August 30th, 2024

Behind AWS S3's Scale

AWS S3, launched in 2006, supports 100 million requests per second, stores 280 trillion objects, utilizes over 300 microservices, and offers strong durability and data redundancy features for cloud storage.

Read original articleLink Icon
Behind AWS S3's Scale

AWS S3, launched in 2006, has evolved into a highly scalable multi-tenant storage service, supporting 100 million requests per second and storing 280 trillion objects across 31 regions. Initially designed for backups and media storage, it now serves as a backbone for analytics and machine learning. S3's architecture comprises over 300 microservices, organized into four main components: a front-end REST API, a namespace service, a storage fleet, and a management fleet. The storage system utilizes millions of hard drives, employing a new backend called ShardStore, which optimizes data storage and retrieval. S3 employs Erasure Coding for data redundancy, allowing recovery from multiple shard failures while minimizing extra capacity usage. The system's design mitigates hot spots and balances I/O demand across drives, enhancing performance. S3 also leverages parallelism, encouraging users to make multiple connections to optimize throughput. In 2020, S3 introduced strong read-after-write consistency, ensuring immediate access to the latest data. With an impressive durability rate of 11 nines, S3 is designed to minimize data loss, making it a reliable choice for cloud storage.
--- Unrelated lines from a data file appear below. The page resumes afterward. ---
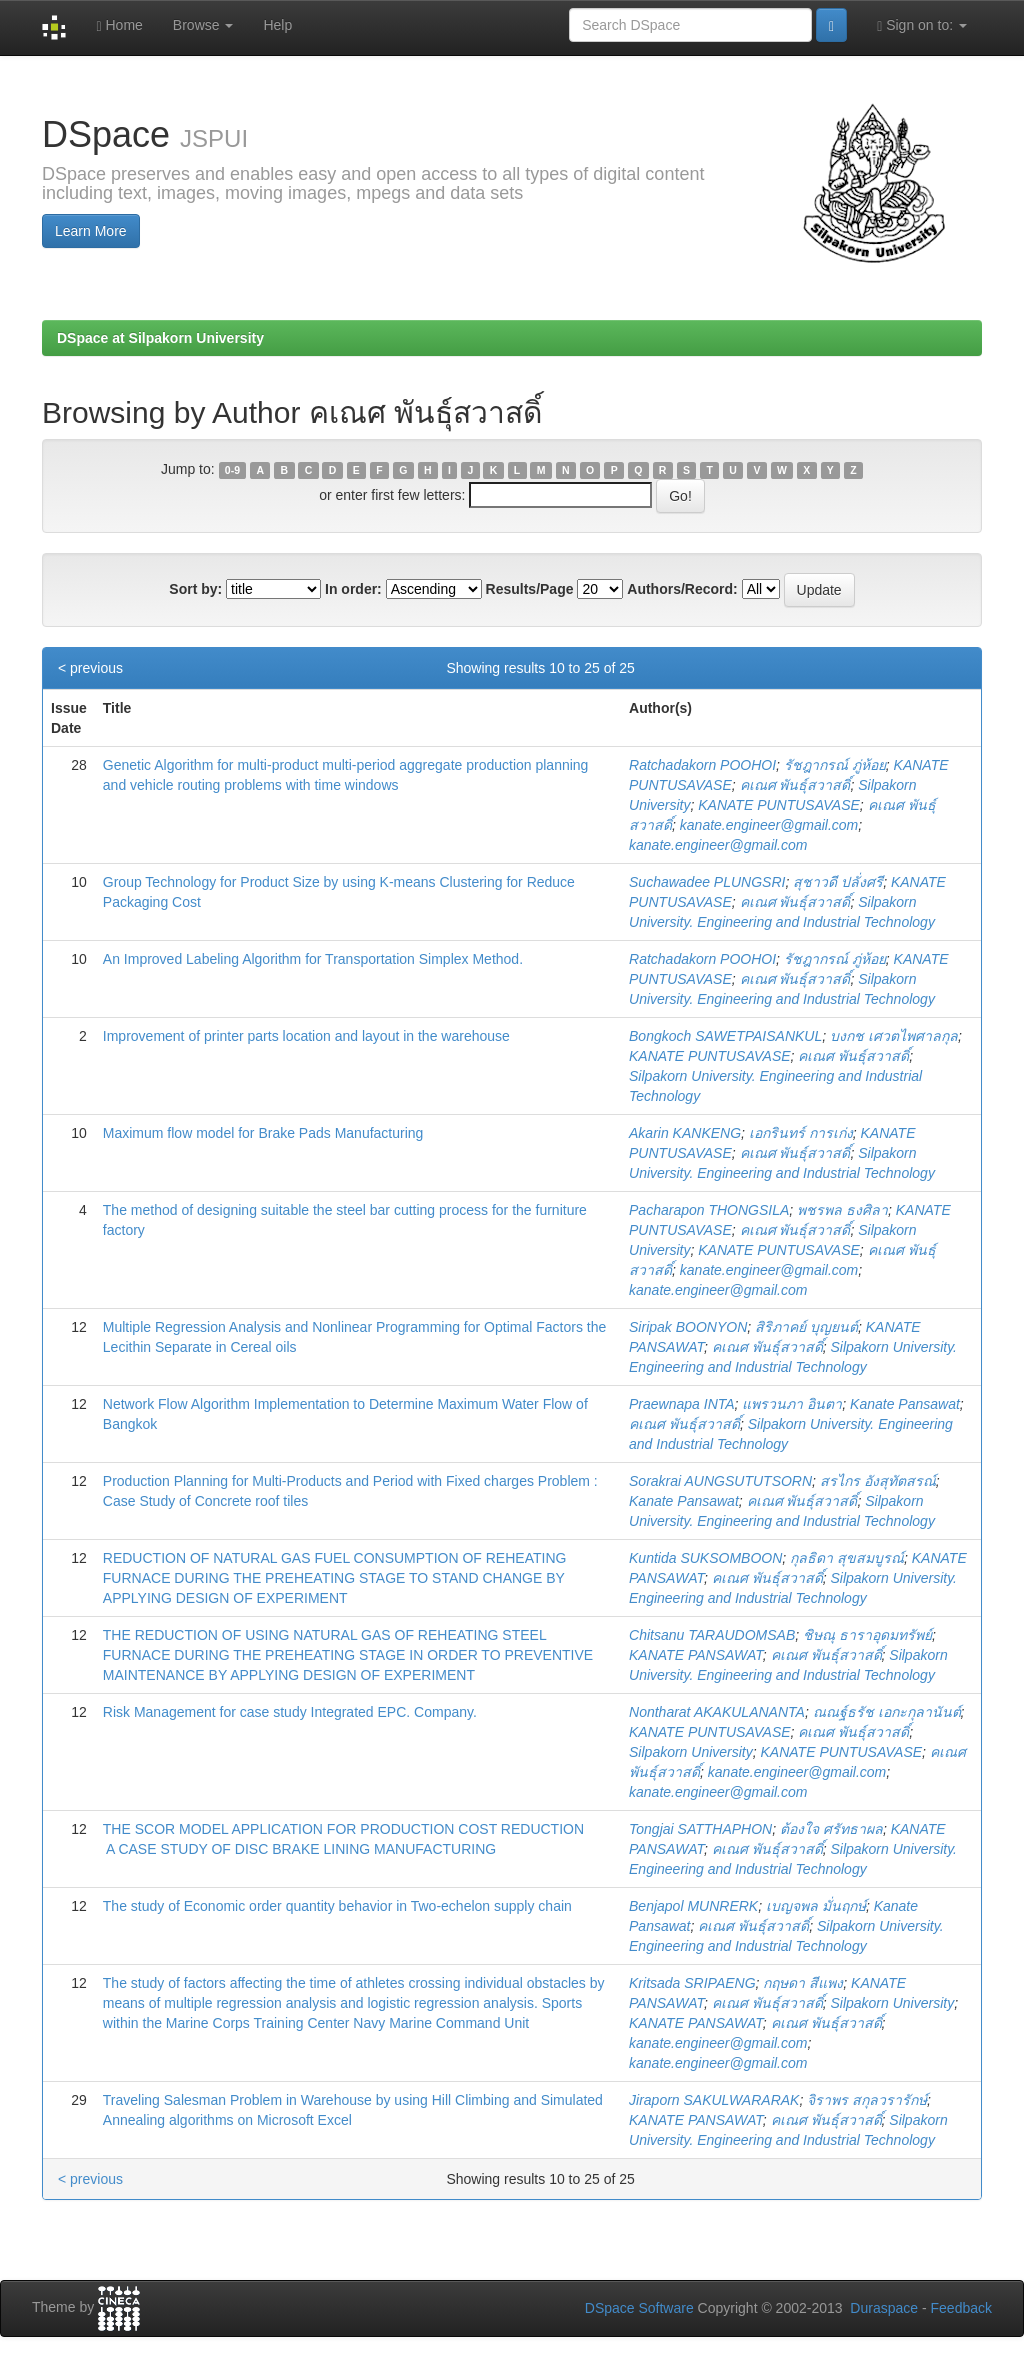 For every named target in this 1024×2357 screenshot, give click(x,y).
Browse (203, 25)
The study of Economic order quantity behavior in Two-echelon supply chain (337, 1906)
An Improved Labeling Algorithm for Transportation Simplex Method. (313, 959)
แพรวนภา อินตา (792, 1404)
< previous (90, 668)
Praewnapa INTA (682, 1404)
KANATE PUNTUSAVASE (779, 805)
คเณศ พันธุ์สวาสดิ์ (795, 785)
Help (277, 25)
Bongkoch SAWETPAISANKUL (725, 1036)
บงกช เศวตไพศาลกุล (894, 1036)
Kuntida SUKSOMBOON (705, 1558)
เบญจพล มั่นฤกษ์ (816, 1906)
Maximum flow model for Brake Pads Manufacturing (263, 1133)
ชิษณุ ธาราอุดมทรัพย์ (867, 1635)
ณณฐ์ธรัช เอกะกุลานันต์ (887, 1712)
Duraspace (884, 2308)
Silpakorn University (691, 1752)
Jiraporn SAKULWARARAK (714, 2100)
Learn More (91, 231)
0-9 (232, 470)
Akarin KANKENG (685, 1133)
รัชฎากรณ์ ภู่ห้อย (835, 765)
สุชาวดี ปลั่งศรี (838, 882)
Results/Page (530, 589)
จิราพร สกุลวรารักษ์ (867, 2100)
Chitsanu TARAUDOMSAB (712, 1635)
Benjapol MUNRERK (693, 1906)
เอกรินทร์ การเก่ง (801, 1133)
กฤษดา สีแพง (803, 1983)
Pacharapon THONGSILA (709, 1210)
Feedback (961, 2308)
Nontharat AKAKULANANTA (717, 1712)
- AWS S3 supports 100 million requests per second and stores 280 trillion objects.

- The architecture consists of over 300 microservices and employs millions of hard drives.

- S3 uses Erasure Coding for efficient data redundancy and recovery.

- Strong read-after-write consistency was introduced in 2020, enhancing data access.

- S3 offers 11 nines of durability, ensuring minimal data loss.

Link Icon 7 comments
By @cduzz - 8 months
The article states:

    1956: a 3.75MB drive cost $9k
    2024: 26TB drives exist, where 1TB costs $15
I think that radically understates the cost of storage in 1956, when people used mercury delay lines, drum drives, core memory, williams tubes, etc. 1956 was a long time ago and stuff done back then was physically huge, microscopic "modern" units and enormously expensive. Thank goodness photolithography and being able to scale semiconductor transistors...

It apparently cost $3200 per month to lease one of them [1] so actually a storage payment model akin to S3...

[1] https://www.dataclinic.co.uk/history-snapshot-1956-the-world...

By @mannyv - 8 months
The thing that people don't realize about AWS is that the hard part, and the thing they do really well, are authorization and billing.

Every call is authenticated. Changes to authorization ripple across AWS in realtime. If you revoke a priv, things stop working immediately. That's incredibly hard to do, especially when you're authenticating billions of requests a second.

For billing and telemetry, everything's is logged. There are companies that are built on the idea of logging, and at AWS it's just something they do - without slowing anything down.

AWS just might be one of the most complicated things humanity has ever built, which is a weird thought.

By @hobs - 8 months
There's very little "behind" here, just a bunch of speculation on public articles, many of which are recent and not about how S3 scaled.
By @bushbaba - 8 months
> When you aggregate on a large enough scale, a single workload cannot influence the aggregate peak.

This is also the “power” behind snowflake and bigquery.

By @bosky101 - 8 months
Wow.

Also happy that highscalability is still up and about.

By @mickael-kerjean - 8 months
One of the crazy parts about S3 which is not touched on in this post is how it's becoming a file transfer protocol in its own right. Every cloud vendor now has an S3 compatible interface, but when you look deeper into the actual http contract behind the S3 spec, I don't understand how one can shit on FTP and webdav as a protocol and S3 not receive worse treatment. I don't want to be reminiscent of the Dropbox FTP deal on HN, but I hope one day people will steer toward open protocols and stop shitting on open ones for reasons that quite frankly 99% of the people couldn't give much of a shit about.